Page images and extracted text

◆ ◆ ◆ ◆

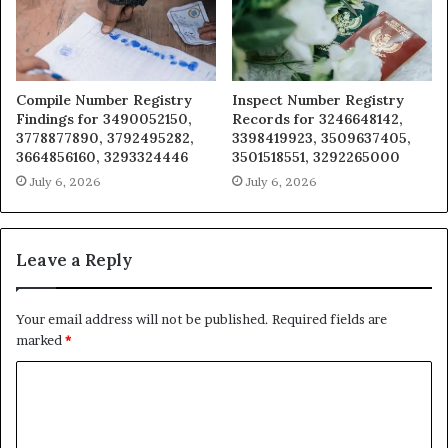
Compile Number Registry
Inspect Number Registry
Findings for 3490052150,
Records for 3246648142,
3778877890, 3792495282,
3398419923, 3509637405,
3664856160, 3293324446
3501518551, 3292265000
July 6, 2026
July 6, 2026
Leave a Reply
Your email address will not be published.
Required fields are
marked
*
C
o
m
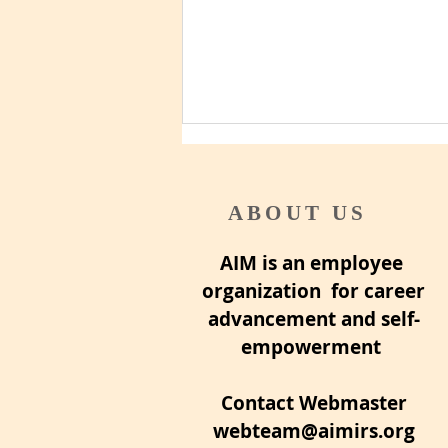
ABOUT US
AIM is an employee
Pre-retirement checklist
organization for career
advancement and self-
empowerment
Contact Webmaster
webteam@aimirs.org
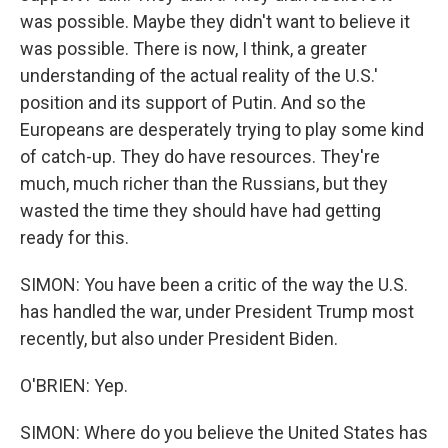
was possible. Maybe they didn't want to believe it
was possible. There is now, I think, a greater
understanding of the actual reality of the U.S.'
position and its support of Putin. And so the
Europeans are desperately trying to play some kind
of catch-up. They do have resources. They're
much, much richer than the Russians, but they
wasted the time they should have had getting
ready for this.
SIMON: You have been a critic of the way the U.S.
has handled the war, under President Trump most
recently, but also under President Biden.
O'BRIEN: Yep.
SIMON: Where do you believe the United States has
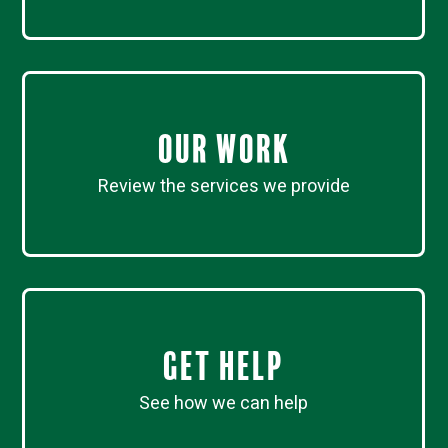
Our work
Review the services we provide
Get Help
See how we can help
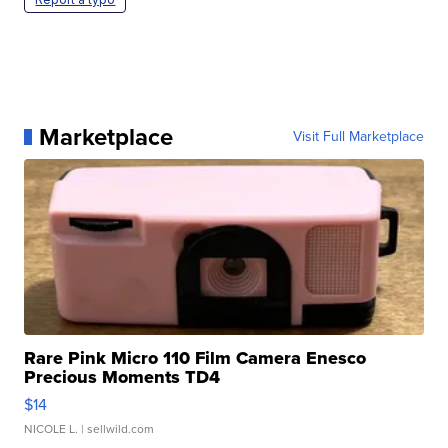
Marketplace
Visit Full Marketplace
Rare Pink Micro 110 Film Camera Enesco
Precious Moments TD4
$14
NICOLE L.
| sellwild.com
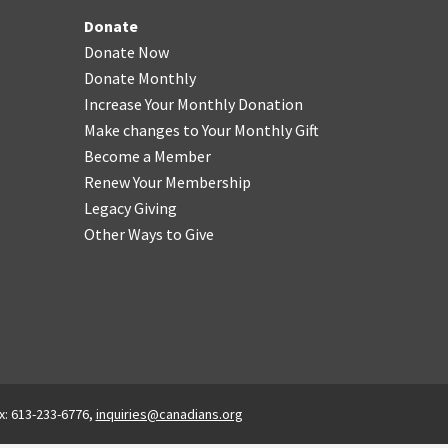
Donate
Donate Now
Donate Monthly
Increase Your Monthly Donation
Make changes to Your Monthly Gift
Become a Member
Renew Your Membership
Legacy Giving
Other Ways to Give
x: 613-233-6776,
inquiries@canadians.org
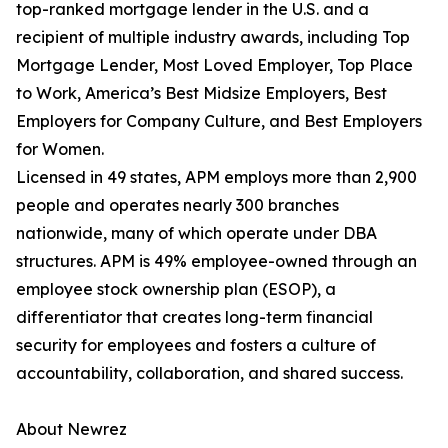
top-ranked mortgage lender in the U.S. and a
recipient of multiple industry awards, including Top
Mortgage Lender, Most Loved Employer, Top Place
to Work, America’s Best Midsize Employers, Best
Employers for Company Culture, and Best Employers
for Women.
Licensed in 49 states, APM employs more than 2,900
people and operates nearly 300 branches
nationwide, many of which operate under DBA
structures. APM is 49% employee-owned through an
employee stock ownership plan (ESOP), a
differentiator that creates long-term financial
security for employees and fosters a culture of
accountability, collaboration, and shared success.
About Newrez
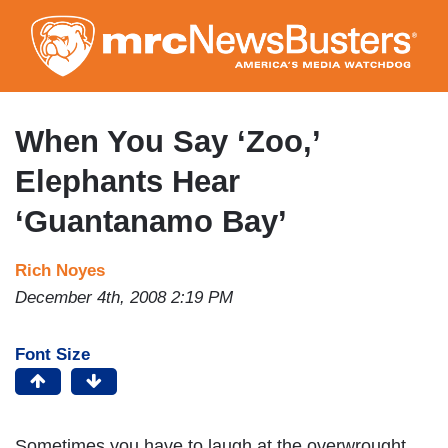
Skip
to
main
content
When You Say ‘Zoo,’
Elephants Hear
‘Guantanamo Bay’
Rich Noyes
December 4th, 2008 2:19 PM
Font Size
Sometimes you have to laugh at the overwrought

◆ ◆ ◆ ◆

Determine the number of lines in the data above that contain the word "Your", and provide only that figure.

THE COMPLETED TASK
4